« On la tient, mais on ne l’a pas vue » : un bourgeois de Rouen dit l’humeur de la ville
La cause vient de s’ouvrir au château, mais c’est dans la rue, sur les ponts et au marché, qu’on en parle le plus. Nous avons quitté les abords du tribunal pour écouter la ville elle-même. Un marchand établi de longue date à Rouen — ni homme d’Église ni homme du roi d’Angleterre — a bien voulu nous dire ce qu’il voit, ce qu’il entend répéter, et ce qu’il en craint.

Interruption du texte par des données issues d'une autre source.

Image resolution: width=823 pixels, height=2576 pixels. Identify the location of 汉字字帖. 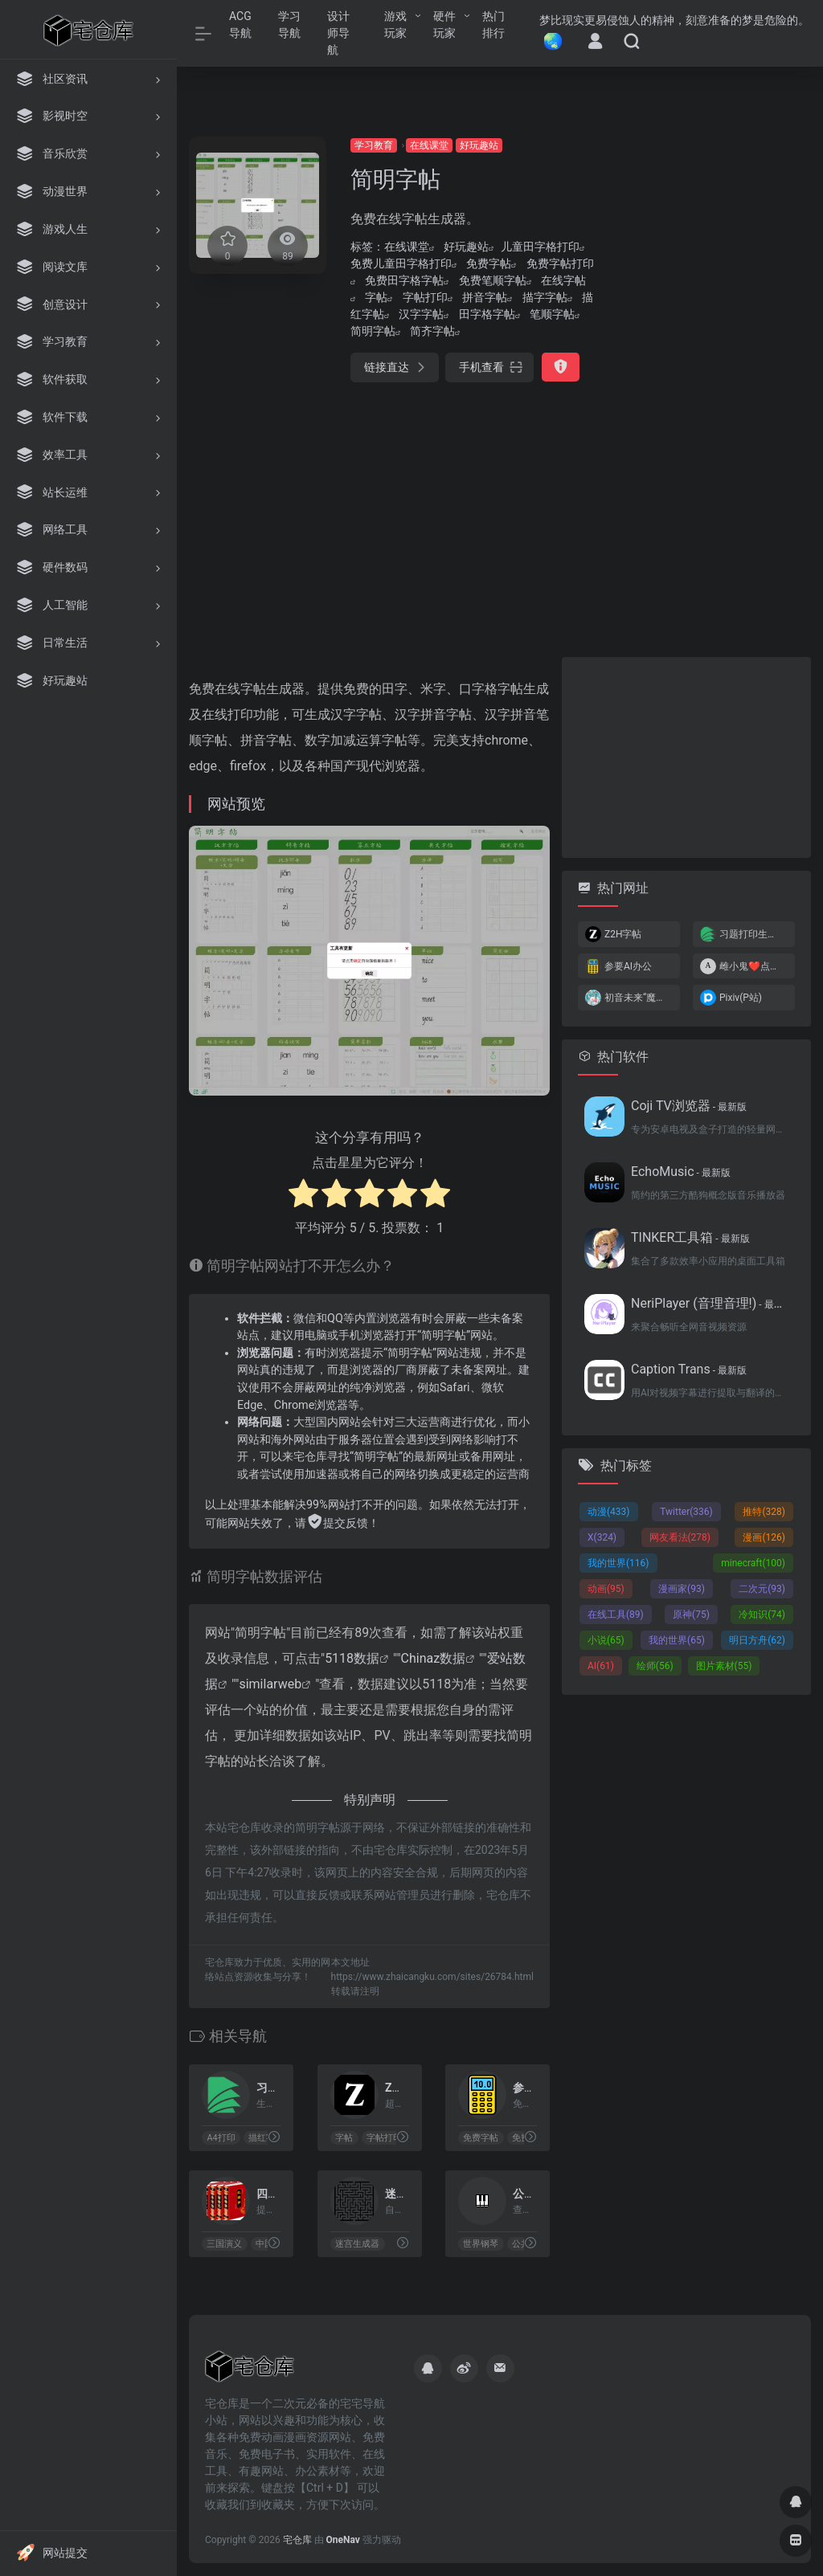 (421, 314).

Nous avons voulu, pour une fois, ne pas rester aux portes du château. La cause de la Pucelle s’instruit derrière ces murs, entre juges et docteurs ; mais Rouen entière en bruit, et ce bruit-là ne se recueille pas au greffe. Notre interlocuteur est un marchand de la ville, de ceux qui tiennent boutique et paient les aides. Il n’a point vu la prisonnière, n’a nulle part au procès, et ne rapporte que ce qui court de bouche en bouche. Nous le donnons pour tel : la voix de la rue, non celle du tribunal.
Un bourgeois de Rouen — marchand établi dans la ville, ni homme d’Église ni homme du roi d’Angleterre
Entretien recueilli dans la ville, hors du château et hors du tribunal. Notre interlocuteur n’est ni juge, ni clerc, ni soldat : il parle de ce qu’il voit dans les rues et de ce qu’il entend dire, non de ce qui se décide au procès, qu’il ne connaît que par la rumeur. Ses propos sont donnés comme rumeurs de ville, non tenus pour avérés. Faute de témoignage direct de la rue rouennaise de ces jours-ci, ce bourgeois est un personnage composite : une voix vraisemblable, non un homme que l’on pourrait nommer.
La ville parle-t-elle déjà de cette affaire ?
On ne parle que de cela. Depuis que la nouvelle a couru qu’on l’avait amenée ici et qu’on allait lui faire son procès, il n’est marché, taverne ni passage de pont où le nom ne revienne. On s’aborde pour en demander des nouvelles, on répète ce que le voisin a dit tenir d’un autre, et chacun ajoute son mot. À la boutique, les chalands me questionnent comme si j’en savais plus qu’eux, ce qui n’est point le cas. C’est une de ces affaires qui prennent une ville tout entière : les gens d’Église en discutent à leur manière, les femmes à la fontaine à la leur, et jusqu’aux enfants qui répètent des noms qu’ils ne comprennent pas. Je ne me souviens pas qu’une prisonnière ait fait tant de bruit chez nous.
Cette captive, l’avez-vous vue de vos yeux ?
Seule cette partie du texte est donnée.